Beginning with the line that holds "You are a GUI agent. The screenshot is 1280×720." in the data below, give again every line through the one that holds "Blog (240, 34)", exactly as written.

_Material for this task:_
Start of Block
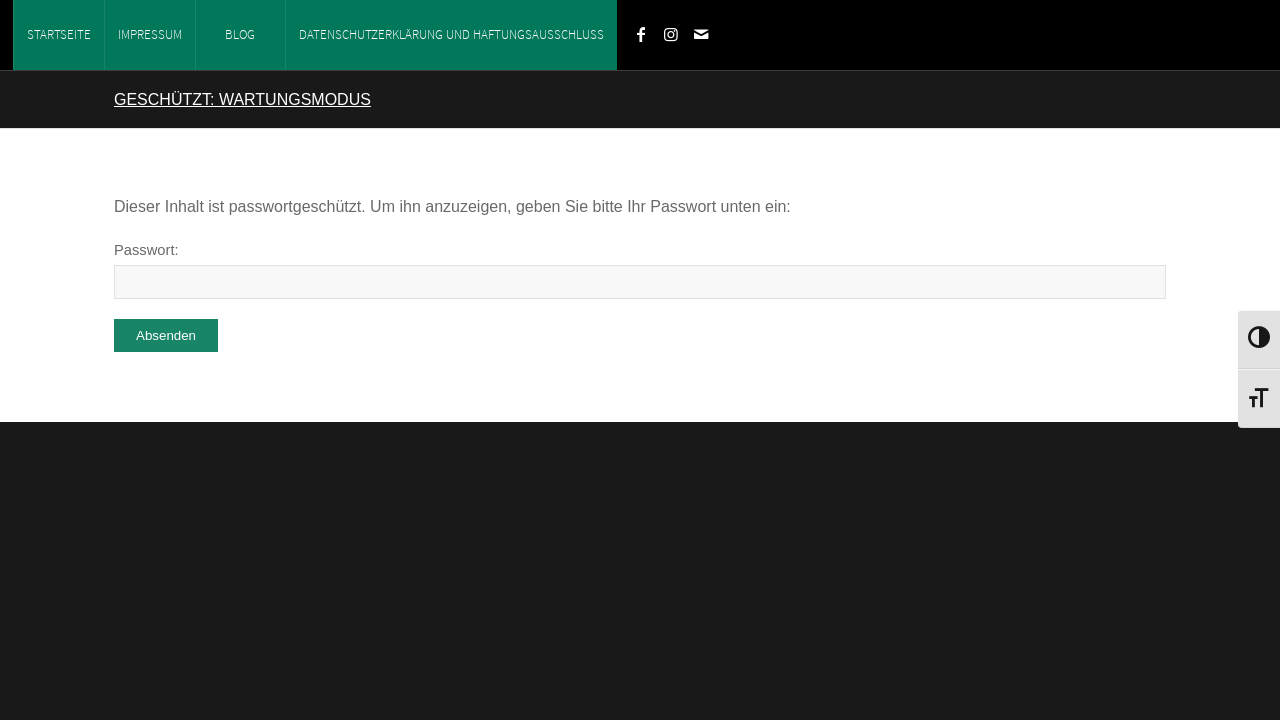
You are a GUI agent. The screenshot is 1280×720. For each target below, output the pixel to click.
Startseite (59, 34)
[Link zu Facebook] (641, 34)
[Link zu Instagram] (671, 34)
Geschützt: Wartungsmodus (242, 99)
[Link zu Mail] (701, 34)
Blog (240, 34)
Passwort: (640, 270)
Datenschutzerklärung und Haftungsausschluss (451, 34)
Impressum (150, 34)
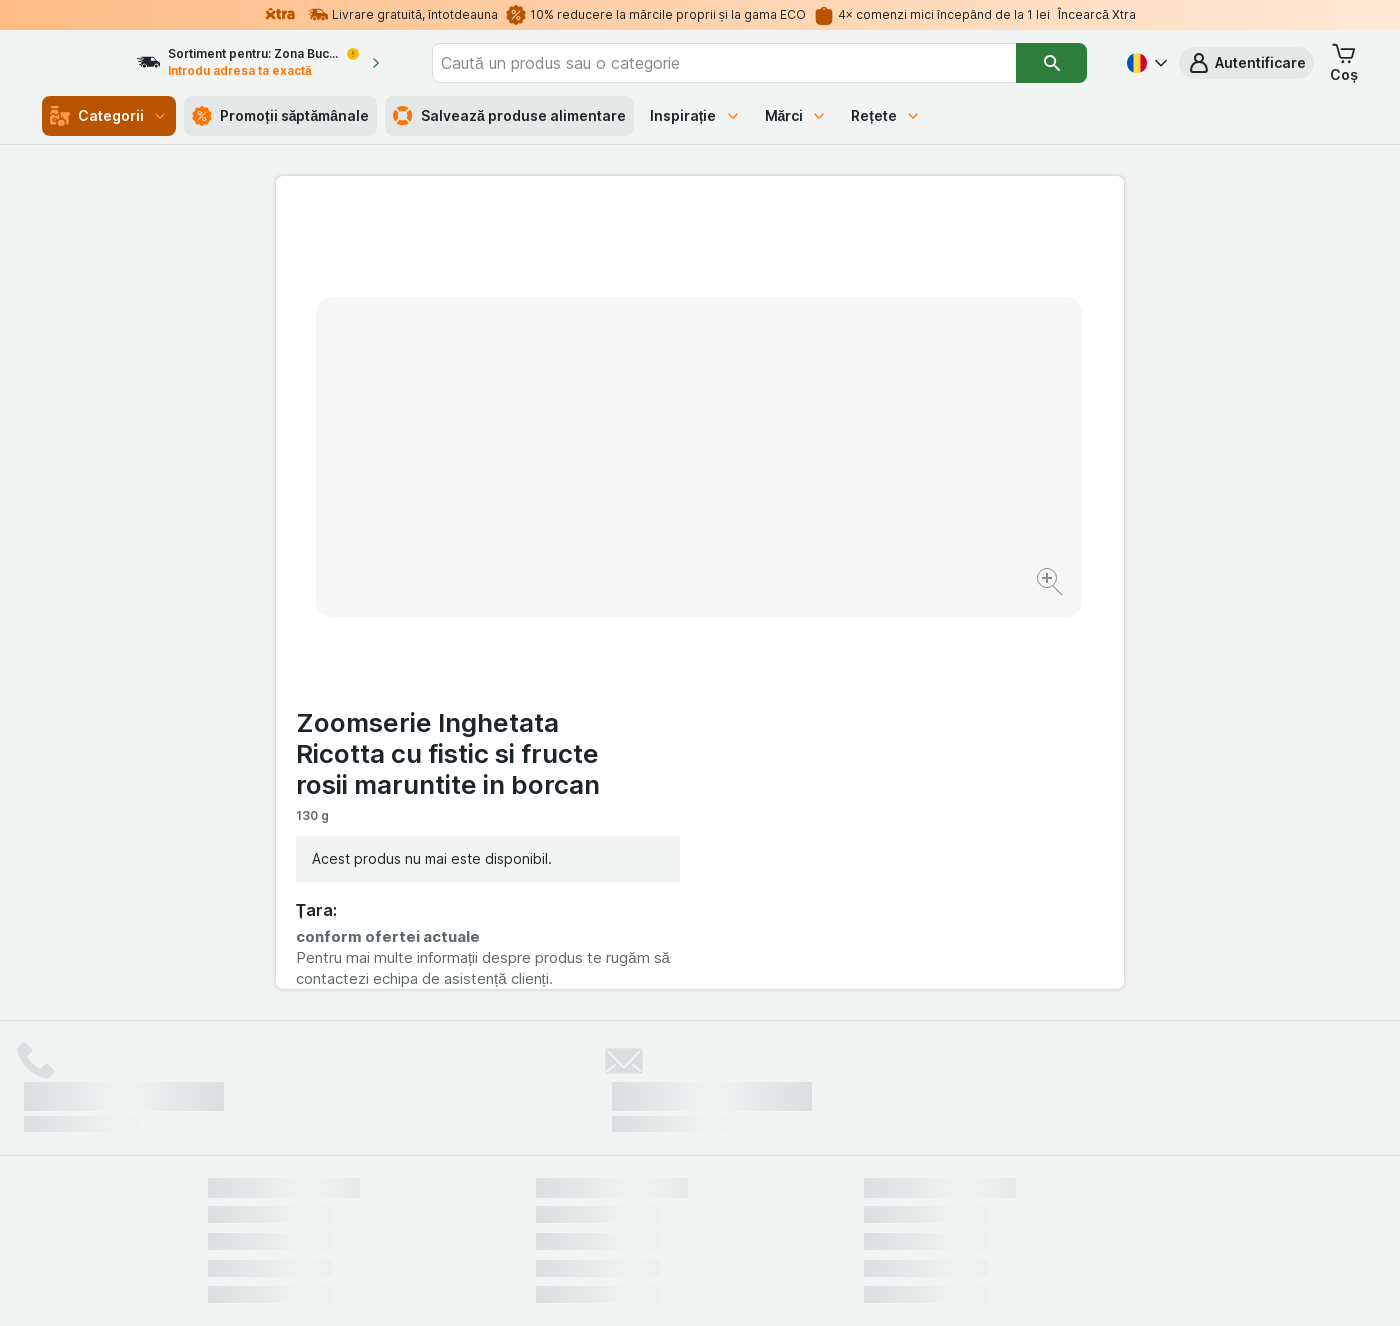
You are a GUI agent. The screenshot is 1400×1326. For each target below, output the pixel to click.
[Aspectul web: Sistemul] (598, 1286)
End of Block
Start of Block
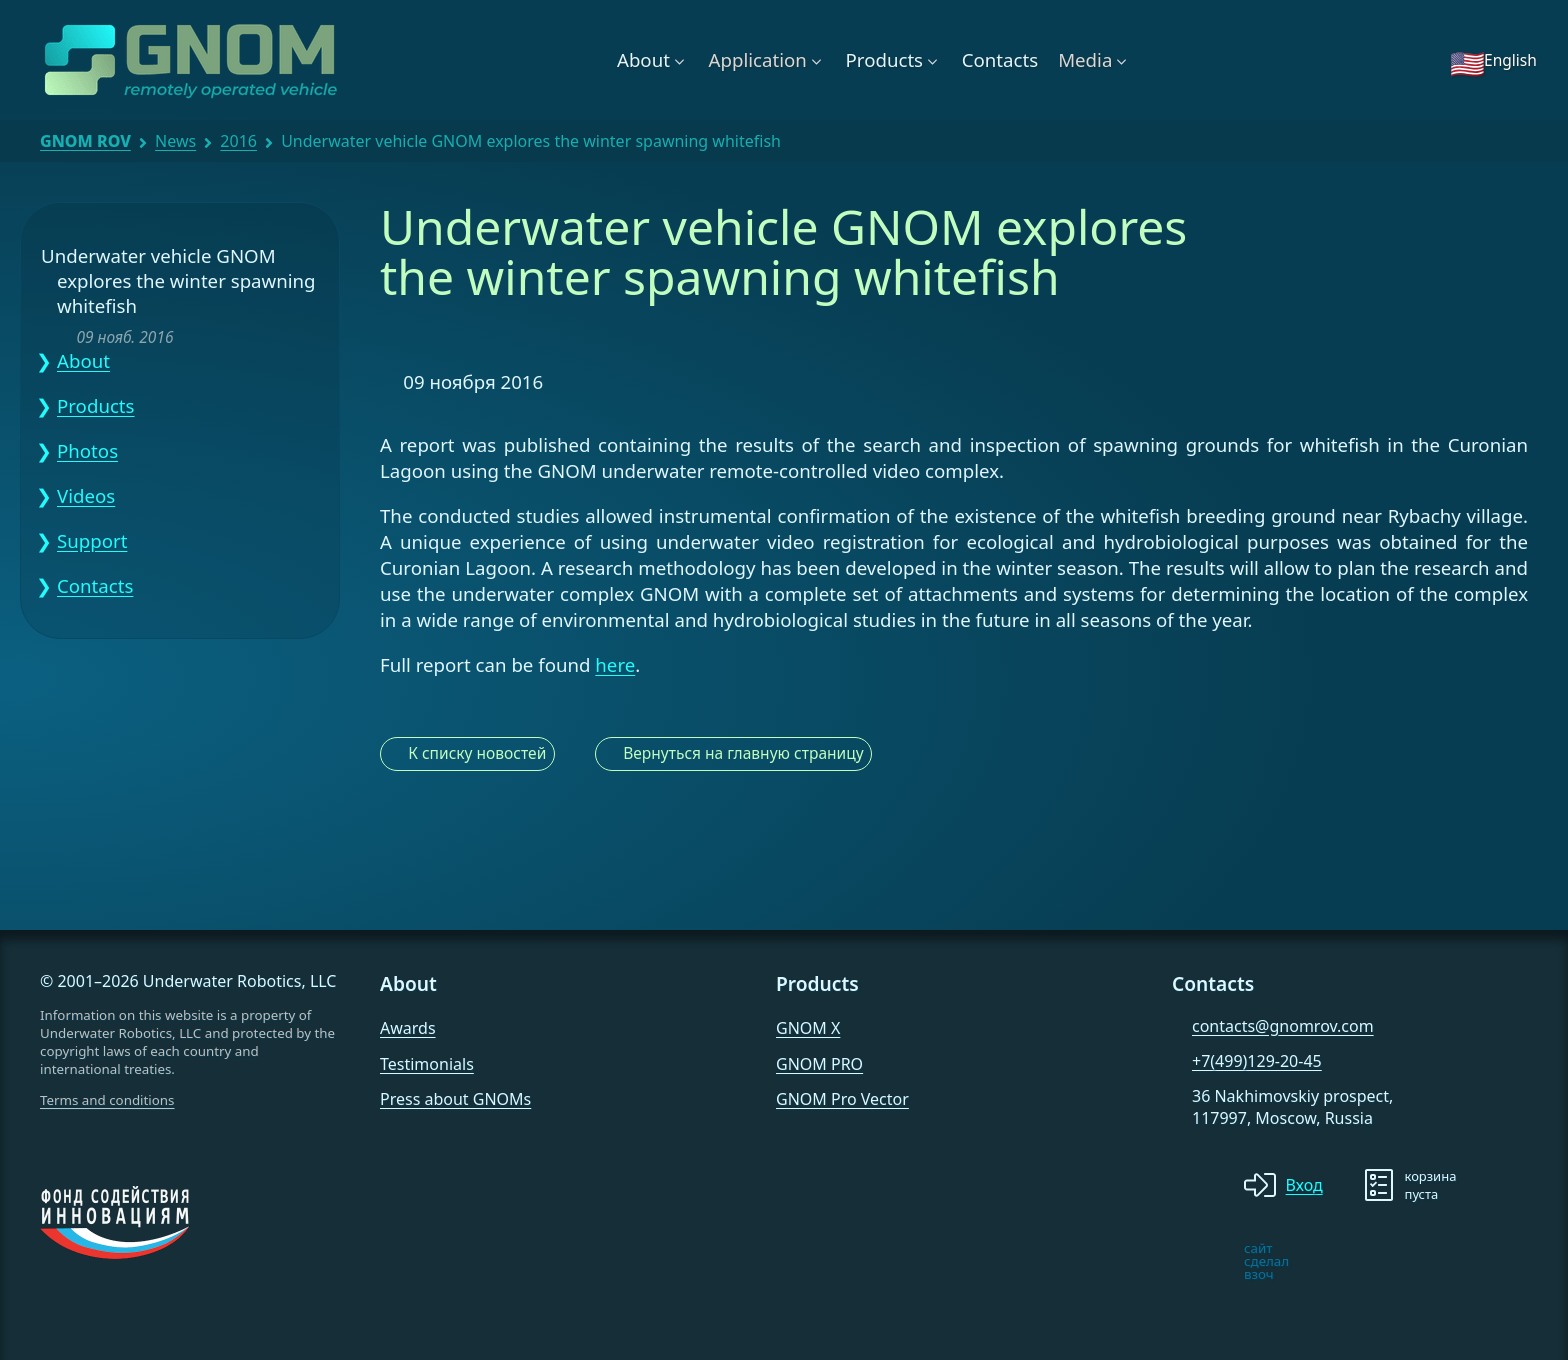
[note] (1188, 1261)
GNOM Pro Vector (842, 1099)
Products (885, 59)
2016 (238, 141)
End of Block
_Expected answer:_
You are a GUI agent. The screenshot is 1280×720. For each target below, output the pixel to click.
Startseite (59, 34)
[Link zu Facebook] (641, 34)
[Link zu Instagram] (671, 34)
Geschützt: Wartungsmodus (242, 99)
[Link zu Mail] (701, 34)
Blog (240, 34)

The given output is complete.